(Data for processing):
********

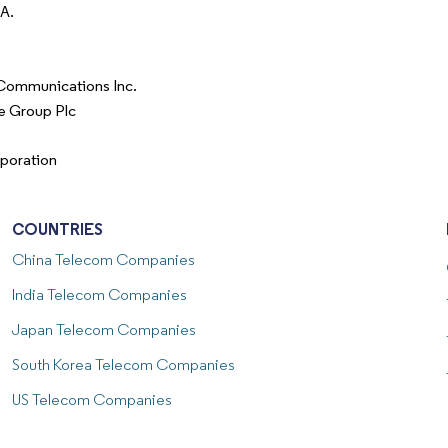
.A.
Communications Inc.
e Group Plc
poration
COUNTRIES
China
Telecom Companies
India
Telecom Companies
Japan
Telecom Companies
South Korea
Telecom Companies
US
Telecom Companies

********

(Task requirements): Give back the full listing exactly as written, only without its pictures.

(Expected answer):
.A.
Communications Inc.
e Group Plc
poration
COUNTRIES
China
Telecom Companies
India
Telecom Companies
Japan
Telecom Companies
South Korea
Telecom Companies
US
Telecom Companies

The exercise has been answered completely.